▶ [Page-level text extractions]
########

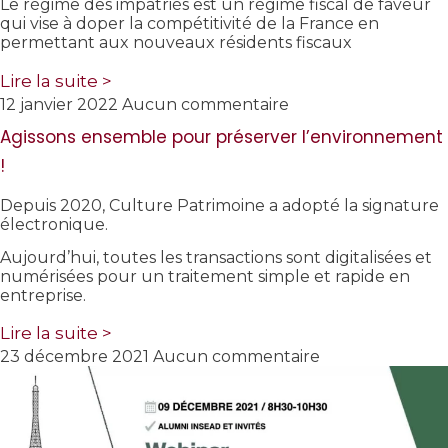
Le régime des impatriés est un régime fiscal de faveur
qui vise à doper la compétitivité de la France en
permettant aux nouveaux résidents fiscaux
Lire la suite >
12 janvier 2022
Aucun commentaire
Agissons ensemble pour préserver l’environnement
!
Depuis 2020, Culture Patrimoine a adopté la signature
électronique.
Aujourd’hui, toutes les transactions sont digitalisées et
numérisées pour un traitement simple et rapide en
entreprise.
Lire la suite >
23 décembre 2021
Aucun commentaire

########

▶ [REQUIRED WORK] The answer must be the lines from the one containing "Aujourd’hui, toutes les" through the last line of the records, copied exactly, with nothing else.

▶ [EXERCISE RESULT]
Aujourd’hui, toutes les transactions sont digitalisées et
numérisées pour un traitement simple et rapide en
entreprise.
Lire la suite >
23 décembre 2021
Aucun commentaire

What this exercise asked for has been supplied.